### EXERCISE OBJECTIVE
Output every record exactly, apart from its images.

### MATERIAL TO PROCESS
☆ ☆ ☆ ☆

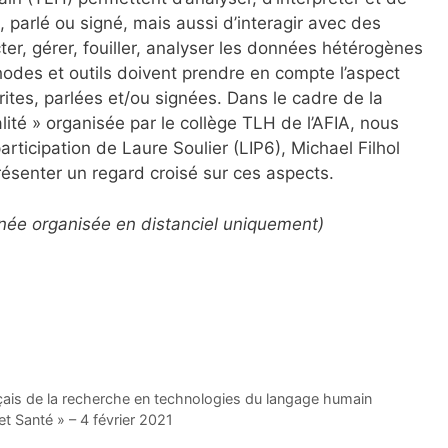
 parlé ou signé, mais aussi d’interagir avec des
ter, gérer, fouiller, analyser les données hétérogènes
odes et outils doivent prendre en compte l’aspect
rites, parlées et/ou signées. Dans le cadre de la
ité » organisée par le collège TLH de l’AFIA, nous
articipation de Laure Soulier (LIP6), Michael Filhol
résenter un regard croisé sur ces aspects.
née organisée en distanciel uniquement)
çais de la recherche en technologies du langage humain
Santé » – 4 février 2021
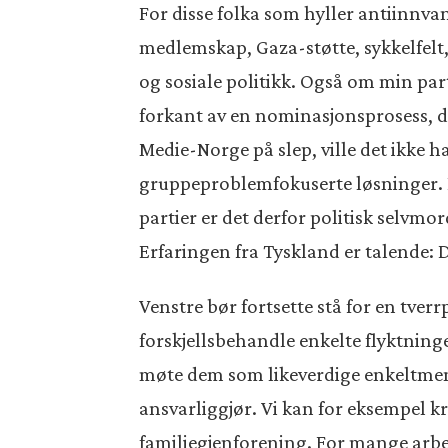
For disse folka som hyller antiinnvan
medlemskap, Gaza-støtte, sykkelfelt
og sosiale politikk. Også om min par
forkant av en nominasjonsprosess, d
Medie-Norge på slep, ville det ikke ha
gruppeproblemfokuserte løsninger. De s
partier er det derfor politisk selvmo
Erfaringen fra Tyskland er talende: D
Venstre bør fortsette stå for en tver
forskjellsbehandle enkelte flyktning
møte dem som likeverdige enkeltmenne
ansvarliggjør. Vi kan for eksempel k
familiegjenforening. For mange arbei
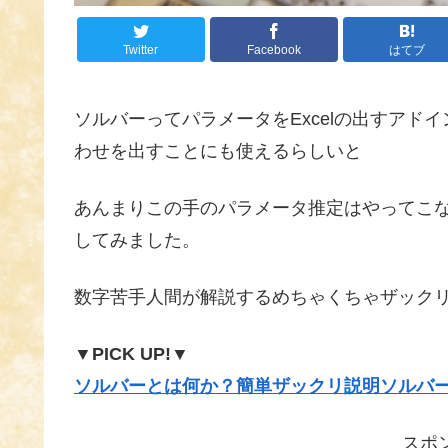
Twitter
Facebook
はてブ
ソルバーってパラメータをExcelの出すア
わせを出すことにも使えるらしいと
あんまりこの手のパラメータ推定はやってこ
してみました。
数字苦手人間が解説するめちゃくちゃザック
▼PICK UP!▼
ソルバーとは何か？簡単ザックリ説明ソルバ
スポ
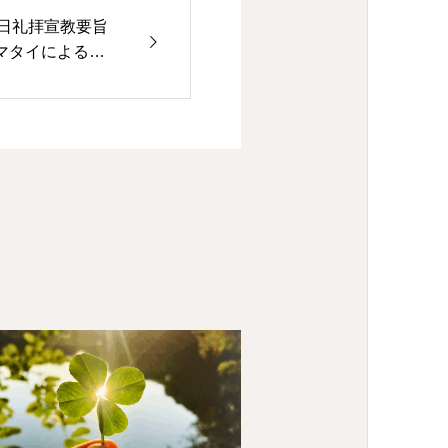
 主日礼拝宣教要旨
マタイによる福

☆ ☆ ☆ ☆

### ANSWER FOR THE TASK
 parlé ou signé, mais aussi d’interagir avec des
ter, gérer, fouiller, analyser les données hétérogènes
odes et outils doivent prendre en compte l’aspect
rites, parlées et/ou signées. Dans le cadre de la
ité » organisée par le collège TLH de l’AFIA, nous
articipation de Laure Soulier (LIP6), Michael Filhol
résenter un regard croisé sur ces aspects.
née organisée en distanciel uniquement)
çais de la recherche en technologies du langage humain
Santé » – 4 février 2021
For disse folka som hyller antiinnvan
medlemskap, Gaza-støtte, sykkelfelt
og sosiale politikk. Også om min par
forkant av en nominasjonsprosess, d
Medie-Norge på slep, ville det ikke ha
gruppeproblemfokuserte løsninger. De s
partier er det derfor politisk selvmo
Erfaringen fra Tyskland er talende: D
Venstre bør fortsette stå for en tver
forskjellsbehandle enkelte flyktning
møte dem som likeverdige enkeltmenne
ansvarliggjør. Vi kan for eksempel k
familiegjenforening. For mange arbei
Twitter
Facebook
はてブ
ソルバーってパラメータをExcelの出すア
わせを出すことにも使えるらしいと
あんまりこの手のパラメータ推定はやってこ
してみました。
数字苦手人間が解説するめちゃくちゃザック
▼PICK UP!▼
ソルバーとは何か？簡単ザックリ説明ソルバ
スポ
 主日礼拝宣教要旨
マタイによる福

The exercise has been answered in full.